2. Facial Expression Recognition in the Wild

Some traditional methods use feature engineering, including SIFT [20], HOG [21], and Gabor [22], to focus on global facial information. This has achieved good results. Convolutional Neural Networks (CNN) have been employed with success in the image field, and Fasel et al. [23] found that they have strong robustness to facial pose and scale in face recognition tasks. Tang et al. [24] and Kahou et al. [25] designed deep CNN models to win the championships of FER2013 and Emotiw2013. With the development of GPU hardware, more and more models using deep CNN are being developed. FER based on deep learning has gradually gained the upper hand and become a mainstream research method. Researchers rely on powerful deep learning to quickly overcome the challenge associated with FER in a controlled environment.
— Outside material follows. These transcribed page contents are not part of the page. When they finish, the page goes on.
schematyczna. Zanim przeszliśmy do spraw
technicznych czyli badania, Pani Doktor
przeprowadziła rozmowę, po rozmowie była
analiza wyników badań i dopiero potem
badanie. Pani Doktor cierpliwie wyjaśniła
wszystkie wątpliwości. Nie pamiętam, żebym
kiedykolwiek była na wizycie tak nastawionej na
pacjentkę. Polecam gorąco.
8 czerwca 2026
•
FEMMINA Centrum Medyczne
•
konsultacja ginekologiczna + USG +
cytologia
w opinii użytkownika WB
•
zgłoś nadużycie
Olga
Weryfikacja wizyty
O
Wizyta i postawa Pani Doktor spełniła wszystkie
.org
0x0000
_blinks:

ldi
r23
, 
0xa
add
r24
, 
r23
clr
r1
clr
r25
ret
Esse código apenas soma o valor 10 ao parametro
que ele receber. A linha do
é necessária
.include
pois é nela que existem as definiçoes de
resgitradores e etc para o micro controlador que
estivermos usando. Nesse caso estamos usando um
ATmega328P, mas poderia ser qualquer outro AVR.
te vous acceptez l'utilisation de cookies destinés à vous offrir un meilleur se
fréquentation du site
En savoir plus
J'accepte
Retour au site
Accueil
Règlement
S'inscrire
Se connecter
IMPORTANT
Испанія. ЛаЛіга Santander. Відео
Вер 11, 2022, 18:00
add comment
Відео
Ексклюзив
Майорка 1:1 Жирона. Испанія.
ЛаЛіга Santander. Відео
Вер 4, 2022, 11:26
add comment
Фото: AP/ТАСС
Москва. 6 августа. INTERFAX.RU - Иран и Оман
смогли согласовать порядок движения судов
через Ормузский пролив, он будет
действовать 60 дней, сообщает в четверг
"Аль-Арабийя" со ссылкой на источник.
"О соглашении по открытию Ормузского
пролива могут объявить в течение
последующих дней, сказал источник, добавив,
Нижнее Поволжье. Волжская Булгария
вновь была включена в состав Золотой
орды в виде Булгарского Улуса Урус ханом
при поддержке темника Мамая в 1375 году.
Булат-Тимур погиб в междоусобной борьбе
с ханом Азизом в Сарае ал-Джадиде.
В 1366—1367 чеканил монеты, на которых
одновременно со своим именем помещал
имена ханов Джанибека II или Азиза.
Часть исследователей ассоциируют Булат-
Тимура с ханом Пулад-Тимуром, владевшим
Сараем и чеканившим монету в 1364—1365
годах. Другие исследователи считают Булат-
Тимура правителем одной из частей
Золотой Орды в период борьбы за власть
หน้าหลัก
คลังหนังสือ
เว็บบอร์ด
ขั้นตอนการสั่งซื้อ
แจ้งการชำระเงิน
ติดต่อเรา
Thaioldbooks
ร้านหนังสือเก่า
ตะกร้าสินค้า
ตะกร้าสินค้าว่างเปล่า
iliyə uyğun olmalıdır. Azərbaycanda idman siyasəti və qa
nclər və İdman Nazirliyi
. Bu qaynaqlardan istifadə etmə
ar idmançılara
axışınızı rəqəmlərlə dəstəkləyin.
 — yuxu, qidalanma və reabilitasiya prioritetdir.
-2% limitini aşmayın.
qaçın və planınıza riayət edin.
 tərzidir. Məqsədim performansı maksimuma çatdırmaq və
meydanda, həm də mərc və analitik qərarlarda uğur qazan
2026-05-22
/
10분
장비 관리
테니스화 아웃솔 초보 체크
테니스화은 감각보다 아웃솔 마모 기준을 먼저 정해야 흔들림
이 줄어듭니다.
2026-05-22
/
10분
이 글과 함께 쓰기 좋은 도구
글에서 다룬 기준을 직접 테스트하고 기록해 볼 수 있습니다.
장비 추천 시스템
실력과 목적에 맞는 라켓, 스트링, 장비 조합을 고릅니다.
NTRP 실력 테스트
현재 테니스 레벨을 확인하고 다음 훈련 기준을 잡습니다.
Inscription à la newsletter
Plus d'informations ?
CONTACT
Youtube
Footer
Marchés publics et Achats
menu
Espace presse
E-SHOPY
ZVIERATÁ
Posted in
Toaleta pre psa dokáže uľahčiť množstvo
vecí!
More and more researchers are turning their attention to challenging wild environment conditions and working on solving facial recognition problems under natural conditions [26] including illumination changes, occlusions, head pose variations, and blur. Karnati et al. [5] proposed the use of multiscale convolution to obtain more fine-grained features and reduce intraclass differences, aiming to solve the illumination problem. Zhang et al. [27] proposed the use of “uncertainty” learning to quantify the degree of “uncertainty” for various noise problems in facial expressions, mixing “uncertainty” features from different faces to separate noise and expression features. Zou et al. [28] regarded expressions as a weighted sum of different types of expressions and learned basic expression features through a sequential decomposition mechanism. Fan et al. [29] designed a two-stage training program to further recognize expressions using identity information. Zhang et al. [13] proposed Erasing Attention Consistency, which mines the features of the expression itself, rather than the label-related features, to suppress the learning of noise information during training. Ruan et al. [6] learned intraclass features and interclass features by decomposing and reconstructing. Jiang et al. [30] proposed an identity and pose disentangled method, which separates expression features from the identity and pose.

3. Facial Expression Recognition Based on Local Features

Due to the enormous difficulty in recognizing expression images in the natural environment, guiding models to mine local significant features has become the choice of more researchers. Local-based FER uses some strategies to crop the face image into several local regions and solves the noise problem associated with facial images in the real world by obtaining local information. Li et al. [18] cut out 24 small patches according to the landmark coordinates, generated corresponding weights according to the degree of occlusion, and then predicted the result with the global features. Wang et al. [17] considered multiple cropping strategies and proposed the RB-Loss method to assign different weights to different regions. Zhao et al. [19] reduced the occlusion and pose interference through the use of multiscale features and local attention modules. Liu et al. [16] proposed adaptive local cropping, and particularly cropped the eye and mouth parts, guiding the model to find more distinguishable parts. This method is robust to occlusion and pose changes. Krithika et al. [31] segmented the face and background information and then cut out the eyes, nose, and mouth and proposed a Minimal Angular Feature-Oriented Network to obtain specific expression features. Xue et al. [14] guided the model to learn diverse information within patches and identified rich relationships between patches. Although these methods focus on local features through facial key point cropping or fixed-size cropping, the former will cause inaccurate key point positioning due to facial occlusion and head poses, and the latter may divide essential features into different patches, thereby destroying the integrity of features. Even if this effect is mitigated by mixing the two cropping strategies, the model will still ignore finer expression details, such as brows and muscle lines.